While prometheus is a great tool for monitoring metrics, it has somewhat of a difficult learning curve because of all the pieces moving around. Nobody wants to read boatloads of text and have to figure out where to start. I’m hoping this can be that guide for beginners.
We want this service for two simple purposes:
- Alert on high impact issues that affect our service
- Create metrics to help us investigate and troubleshoot issues. These could also give us insight into our system.
In its simplest form, prometheus can function with the following services
- Prometheus - Collects all the metrics from many different exporters and handles the alerting logic. When an alert triggers, prometheus sends it to the alertmanager.
- Alertmanager - Handles alert routing and sends them to external services (e.g: slack)

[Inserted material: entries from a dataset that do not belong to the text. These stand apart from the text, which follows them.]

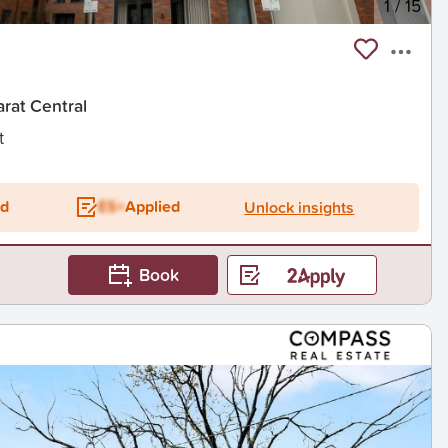
1
/
15
arat Central
t
ed
ES+
Applied
Unlock insights
Book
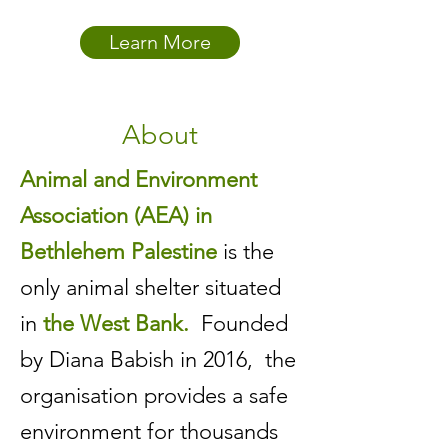
Learn More
About
Animal and Environment
Association (AEA) in
Bethlehem Palestine
is the
only animal shelter situated
in
the West Bank.
Founded
by Diana Babish in 2016, the
organisation provides a safe
environment for thousands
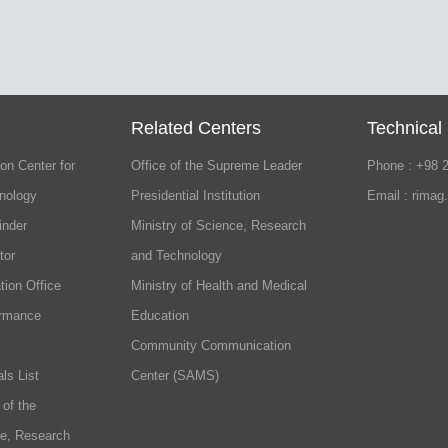
Related Centers
Technical
on Center for
Office of the Supreme Leader
Phone : +98 
nology
Presidential Institution
Email : rimag
inder
Ministry of Science, Research
tor
and Technology
tion Office
Ministry of Health and Medical
ormance
Education
Community Communication
ls List
Center (SAMS)
 of the
ce, Research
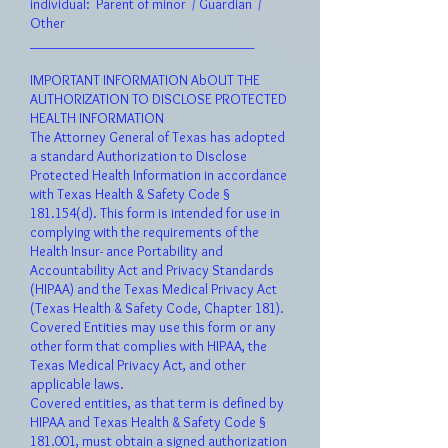
individual: Parent of minor / Guardian /
Other
________________________________
I
M
PORT
ANT INFORMATION AbOUT THE
AUTHORIZATION TO DISCLOSE PROTECTED
HEALTH INFORMATION
The Attorney General of Texas has adopted
a standard Authorization to Disclose
Protected Health Information in accordance
with Texas Health & Safety Code §
181.154(d). This form is intended for use in
complying with the requirements of the
Health Insur- ance Portability and
Accountability Act and Privacy Standards
(HIPAA) and the Texas Medical Privacy Act
(Texas Health & Safety Code, Chapter 181).
Covered Entities may use this form or any
other form that complies with HIPAA, the
Texas Medical Privacy Act, and other
applicable laws.
Covered entities, as that term is defined by
HIPAA and Texas Health & Safety Code §
181.001, must obtain a signed authorization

- Exporter - An exporter is just their fancy term for "http service that provides metrics in a plaintext, prometheus-compatible format". (You'll likely have many of these)
- Notification - This is an external service that receives the alerts and notifies us.
This video also does a great job going through the basics of what prometheus architecture is about and what developers need to know to set it up.
Both prometheus and alertmanager have their own configs. The alert logic is actually managed by prometheus. Alertmanager is responsible for routing those alerts to the right services as well as some extra functionality (silencing, grouping, filtering, etc.).
- Check whether an out-of-the-box exporter has already been created for your application and provides such a metric. Otherwise, create a custom exporter and add the metric. (The link is for python but prometheus has client support for many other languages)
- Add the new exporter endpoint to “scrape_configs” in the prometheus configuration file.
What to know beforehand
- Metric types - You’ll mainly care about counters/gauges. Only integers are accepted as values. However, you could consider using labels if you have a limited amount of strings
- Stick to a sensible naming convention. If you need a starting point, is an example. (see Metric and label naming for more info.)
To create an additional alert to an existing config, you just have to create an alert block like the following:
# An alert has two main pieces:
# * expr - A condition that is true/false
# * for - How long a condition has to be consistently true for an alert to trigger. Keep in mind that this could depend on ‘evaluation_interval’ in the config
- name: example_alerting_rules
rules:
- alert: Test Counter Alert
expr: sample_counter_int > 3
for: 1m
labels:
severity: page
annotations:
summary: Insert some summary here
What to know beforehand
- You need to know how PromQL works. (Unfortunately, I haven't come up with a guide for this one yet. My suggestion is to go into the prometheus UI and see the graph results of a metric and learn it by testing with different PromQL expressions.)
- Read the introduction section first.
- If you already have a running prometheus service available, take a look at the alerts and the metrics available and understand how each one works. (If it’s too complex, is there a way of simplifying that? Alerts should be simple and easy to read.)
- prometheus-sandbox is a quick and easy way to setup a basic custom exporter with prometheus. Even if you aren’t planning on creating a custom exporter, it would give you a good feel of how it works.
- Metrics and alerts should be short and simple and not depend on complex edge cases/conditions.
- Even if you have existing metrics and want to add alerts, prioritize thinking about what alerts make sense to you. That could help produce more useful and solid metrics.
- When you create an alert, you should know how to respond to it as well. (e.g: via playbooks) Otherwise, you’re just making noise.
- Am I ready to read the prometheus docs?
Yes you are. https://prometheus.io/docs
- Should I use pushgateway or not?
IMO, it adds an extra layer that’s bound to fail. Instead of using it, consider creating a custom exporter that retrieves state data from your application first before going this route.
- https://www.robustperception.io/blog - A good source to search for some metric/alerting examples.
- Book: Prometheus - Up & Running - A slightly more detailed version of docs with a few more examples.
- My Philosophy on Alerting - a short guide written by a former Google SRE
- Google's SRE Book - I wouldn’t read the whole thing but it has some useful info for ways to think about monitoring/alerting.